What you will do. Could the data below be printed out exactly, with the pictures left out?

══ Available data

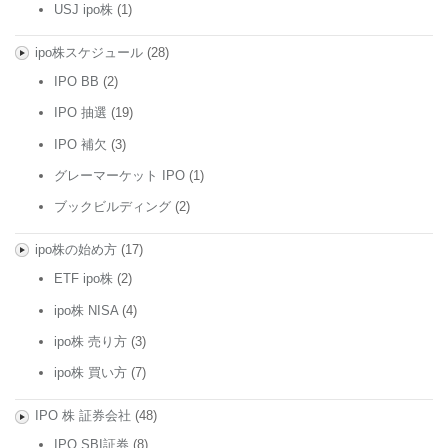
USJ ipo株
(1)
ipo株スケジュール
(28)
IPO BB
(2)
IPO 抽選
(19)
IPO 補欠
(3)
グレーマーケット IPO
(1)
ブックビルディング
(2)
ipo株の始め方
(17)
ETF ipo株
(2)
ipo株 NISA
(4)
ipo株 売り方
(3)
ipo株 買い方
(7)
IPO 株 証券会社
(48)
IPO SBI証券
(8)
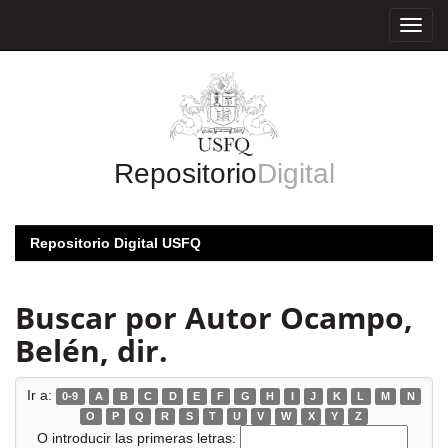
Skip
navigation
Repositorio
Digital
Repositorio Digital USFQ
Buscar por Autor Ocampo,
Belén, dir.
Ir a:
0-9
A
B
C
D
E
F
G
H
I
J
K
L
M
N
O
P
Q
R
S
T
U
V
W
X
Y
Z
O introducir las primeras letras:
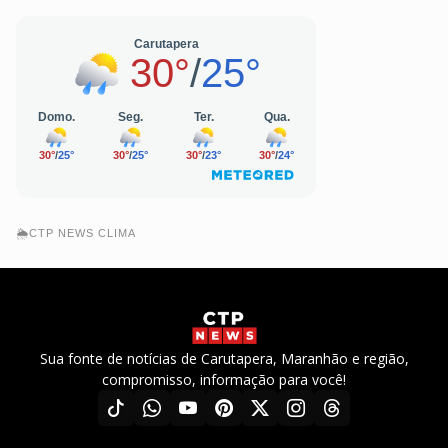
🌦️CTP NEWS CLIMA
Sua fonte de notícias de Carutapera, Maranhão e região,
compromisso, informação para você!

════

Result.
USJ ipo株
(1)
ipo株スケジュール
(28)
IPO BB
(2)
IPO 抽選
(19)
IPO 補欠
(3)
グレーマーケット IPO
(1)
ブックビルディング
(2)
ipo株の始め方
(17)
ETF ipo株
(2)
ipo株 NISA
(4)
ipo株 売り方
(3)
ipo株 買い方
(7)
IPO 株 証券会社
(48)
IPO SBI証券
(8)
Skip
navigation
Repositorio
Digital
Repositorio Digital USFQ
Buscar por Autor Ocampo,
Belén, dir.
Ir a:
0-9
A
B
C
D
E
F
G
H
I
J
K
L
M
N
O
P
Q
R
S
T
U
V
W
X
Y
Z
O introducir las primeras letras:
🌦️CTP NEWS CLIMA
Sua fonte de notícias de Carutapera, Maranhão e região,
compromisso, informação para você!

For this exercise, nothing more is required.